For writing into a file, however, I can imagine some different scenarios:

  1. Appending to a log file (where it does not really matter if the file exists beforehand - if not, it can just be created). The correct approach in Java, for example, is described here, it includes a call to createNewFile, which does the test for existence implicitly. But beware, in other programming languages the "append if not exists" might require an explicit test for existence.

  2. Writing or copying into a folder (and checking if that folder exists before writing into it). Here, a prior test if the folder exists can make sense to produce a precise error message (for example, for an UI, telling users they need to create the folder first). When write or copy fails afterwards, maybe because some process in the background renamed the new folder (which will probably a very rare case), this may result in a more technical failure message where the root cause may not be that clear, so the prior existence test can help to reduce the frequency of running into this case.

  3. Obtaining a write-lock to a lock file / using this as a semaphore. Here, a file-existence test would be completely nonsensical, since getting the write-lock must be an atomic operation, otherwise it would not work.
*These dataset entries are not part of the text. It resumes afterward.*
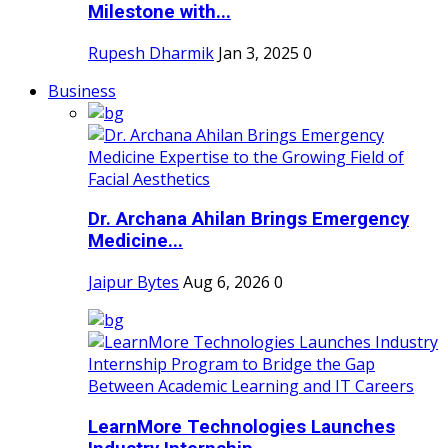
Milestone with...
Rupesh Dharmik
Jan 3, 2025
0
Business
Dr. Archana Ahilan Brings Emergency
Medicine...
Jaipur Bytes
Aug 6, 2026
0
LearnMore Technologies Launches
  4. Writing into a file with fixed block sizes at specific position like a file-based database (so the file must exist beforehand to make this a sensible operation). Since this usually involves to get exclusive write access to the file in stake, it is not really different from the former case - a file-existence test does not make much sense. In fact, in this scenario the file in stake will probably exists over a long term. The relevant information is not if it exists, but if it is writable, and obtaining the write-lock must be atomical.

  5. Overwriting an existing file (and prevent this to happen accidentally). In a UI application, asking the user beforehand if they intentionally want to overwrite an existing file can make a lot of sense. Even if the file in stake is just magically appearing after the file-existence test returned "false", the prior test can reduce the number of accidental collisions.
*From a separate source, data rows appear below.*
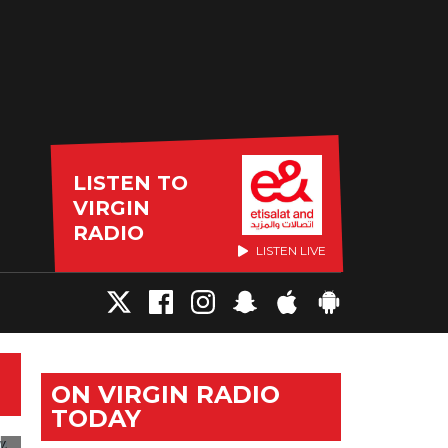
LISTEN TO
VIRGIN
RADIO
LISTEN LIVE
ON VIRGIN RADIO
TODAY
So I think this is not just "black-and-white" - there are scenarios where a prior existence test can make it easier to handle certain situations more gracefully, or lower the probability of collisions. One should always be aware, however, that this test is no replacement for the proper handling of failing I/O operations.


You allude to the answer to your problem in your first statement, that is mostly correct. In the case of software engineering, there are no reliable absolutes.
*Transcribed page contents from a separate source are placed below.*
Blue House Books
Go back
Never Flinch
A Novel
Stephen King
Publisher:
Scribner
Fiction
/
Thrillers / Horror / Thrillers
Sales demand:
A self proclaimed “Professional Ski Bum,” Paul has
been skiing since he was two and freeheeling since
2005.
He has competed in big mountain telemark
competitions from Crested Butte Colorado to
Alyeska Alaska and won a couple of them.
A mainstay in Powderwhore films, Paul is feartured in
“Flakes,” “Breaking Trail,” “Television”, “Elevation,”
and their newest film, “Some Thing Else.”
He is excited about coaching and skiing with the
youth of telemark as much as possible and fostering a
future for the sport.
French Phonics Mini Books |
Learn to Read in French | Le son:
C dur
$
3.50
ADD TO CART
The bad advice is dogmatically telling someone to apply a method blindly. The advice is solid as long as it is given as guidance, not gospel. "It is usually best not to check before write" is solid advice. "Never check before write" is the kind of poor advice that make sites like this so valuable.

If you want to, you can then go on to justify the reasons, and describe the exceptions. Keep in mind, like most dogmatic rules, you can rework every exception to fit the rule and make yet another convoluted mess of code to fit some arbitrary programming dogma that makes no sense in that particular use case.


The use case I can see for this is:

  • check if file exists
  • if it does, prompt user
  • perform time-consuming operation
  • write to file

If you know that the existence (or absence!) of a file will cause problems later, it makes sense to check for it upfront before doing anything expensive. However you still also need to handle the case where the file appears between checking for it and actually opening it.

  • The 'time consuming operation' I would add "or expensive" - might be nothing to the program or programmer, but time consuming for the user. On write, you still have to handle the edge case of the file appearing.